■ **PROBLEM STATEMENT**
Before you return the lines below, strip out any images and keep every word as written.

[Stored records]
*-*-*

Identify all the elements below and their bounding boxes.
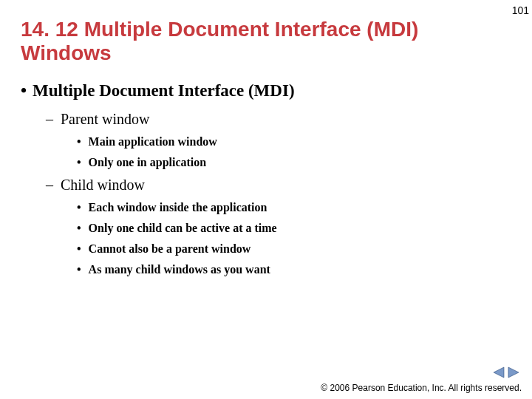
bullet-level3: •Only one child can be active at a time bbox=[77, 222, 502, 235]
copyright-text: © 2006 Pearson Education, Inc. All right… bbox=[321, 383, 522, 393]
level3-text: Only one child can be active at a time bbox=[89, 222, 277, 234]
bullet-dot-icon: • bbox=[21, 81, 27, 100]
dash-icon: – bbox=[46, 177, 53, 193]
level2-text: Parent window bbox=[61, 111, 150, 127]
bullet-level3: •Only one in application bbox=[77, 156, 502, 169]
svg-marker-0 bbox=[494, 367, 504, 378]
slide-body: •Multiple Document Interface (MDI) –Pare… bbox=[0, 65, 532, 276]
bullet-level3: •Main application window bbox=[77, 135, 502, 149]
triangle-left-icon bbox=[492, 366, 505, 378]
bullet-level1: •Multiple Document Interface (MDI) bbox=[21, 81, 502, 100]
level1-text: Multiple Document Interface (MDI) bbox=[33, 81, 295, 100]
bullet-level2: –Child window bbox=[46, 177, 502, 194]
level3-text: Each window inside the application bbox=[89, 201, 267, 214]
level3-text: Cannot also be a parent window bbox=[89, 242, 251, 255]
bullet-level2: –Parent window bbox=[46, 111, 502, 128]
bullet-dot-icon: • bbox=[77, 201, 81, 214]
nav-controls bbox=[321, 366, 522, 378]
bullet-level3: •Each window inside the application bbox=[77, 201, 502, 214]
triangle-right-icon bbox=[507, 366, 520, 378]
slide-footer: © 2006 Pearson Education, Inc. All right… bbox=[321, 366, 522, 393]
bullet-dot-icon: • bbox=[77, 242, 81, 255]
bullet-dot-icon: • bbox=[77, 222, 81, 234]
svg-marker-1 bbox=[508, 367, 519, 378]
level3-text: Only one in application bbox=[89, 156, 207, 168]
slide-title: 14. 12 Multiple Document Interface (MDI)… bbox=[0, 0, 473, 65]
bullet-level3: •As many child windows as you want bbox=[77, 263, 502, 276]
prev-button[interactable] bbox=[492, 366, 505, 378]
bullet-dot-icon: • bbox=[77, 156, 81, 168]
level2-text: Child window bbox=[61, 177, 145, 193]
next-button[interactable] bbox=[507, 366, 520, 378]
page-number: 101 bbox=[512, 4, 529, 16]
bullet-dot-icon: • bbox=[77, 263, 81, 276]
level3-text: As many child windows as you want bbox=[89, 263, 270, 276]
dash-icon: – bbox=[46, 111, 53, 127]
bullet-level3: •Cannot also be a parent window bbox=[77, 242, 502, 256]
level3-text: Main application window bbox=[89, 135, 217, 148]
bullet-dot-icon: • bbox=[77, 135, 81, 148]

*-*-*

■ **RESPONSE TO THE TASK**
Identify all the elements below and their bounding boxes.
bullet-level3: •Only one child can be active at a time bbox=[77, 222, 502, 235]
copyright-text: © 2006 Pearson Education, Inc. All right… bbox=[321, 383, 522, 393]
level3-text: Only one child can be active at a time bbox=[89, 222, 277, 234]
bullet-dot-icon: • bbox=[21, 81, 27, 100]
dash-icon: – bbox=[46, 177, 53, 193]
level2-text: Parent window bbox=[61, 111, 150, 127]
bullet-level3: •Only one in application bbox=[77, 156, 502, 169]
svg-marker-0 bbox=[494, 367, 504, 378]
slide-body: •Multiple Document Interface (MDI) –Pare… bbox=[0, 65, 532, 276]
bullet-level3: •Main application window bbox=[77, 135, 502, 149]
triangle-left-icon bbox=[492, 366, 505, 378]
bullet-level1: •Multiple Document Interface (MDI) bbox=[21, 81, 502, 100]
level1-text: Multiple Document Interface (MDI) bbox=[33, 81, 295, 100]
bullet-level2: –Child window bbox=[46, 177, 502, 194]
level3-text: Each window inside the application bbox=[89, 201, 267, 214]
level3-text: Cannot also be a parent window bbox=[89, 242, 251, 255]
bullet-level2: –Parent window bbox=[46, 111, 502, 128]
bullet-dot-icon: • bbox=[77, 201, 81, 214]
nav-controls bbox=[321, 366, 522, 378]
bullet-level3: •Each window inside the application bbox=[77, 201, 502, 214]
triangle-right-icon bbox=[507, 366, 520, 378]
slide-footer: © 2006 Pearson Education, Inc. All right… bbox=[321, 366, 522, 393]
bullet-dot-icon: • bbox=[77, 242, 81, 255]
bullet-dot-icon: • bbox=[77, 222, 81, 234]
svg-marker-1 bbox=[508, 367, 519, 378]
level3-text: Only one in application bbox=[89, 156, 207, 168]
slide-title: 14. 12 Multiple Document Interface (MDI)… bbox=[0, 0, 473, 65]
bullet-level3: •As many child windows as you want bbox=[77, 263, 502, 276]
prev-button[interactable] bbox=[492, 366, 505, 378]
bullet-dot-icon: • bbox=[77, 156, 81, 168]
level2-text: Child window bbox=[61, 177, 145, 193]
next-button[interactable] bbox=[507, 366, 520, 378]
page-number: 101 bbox=[512, 4, 529, 16]
bullet-dot-icon: • bbox=[77, 263, 81, 276]
level3-text: As many child windows as you want bbox=[89, 263, 270, 276]
dash-icon: – bbox=[46, 111, 53, 127]
bullet-level3: •Cannot also be a parent window bbox=[77, 242, 502, 256]
level3-text: Main application window bbox=[89, 135, 217, 148]
bullet-dot-icon: • bbox=[77, 135, 81, 148]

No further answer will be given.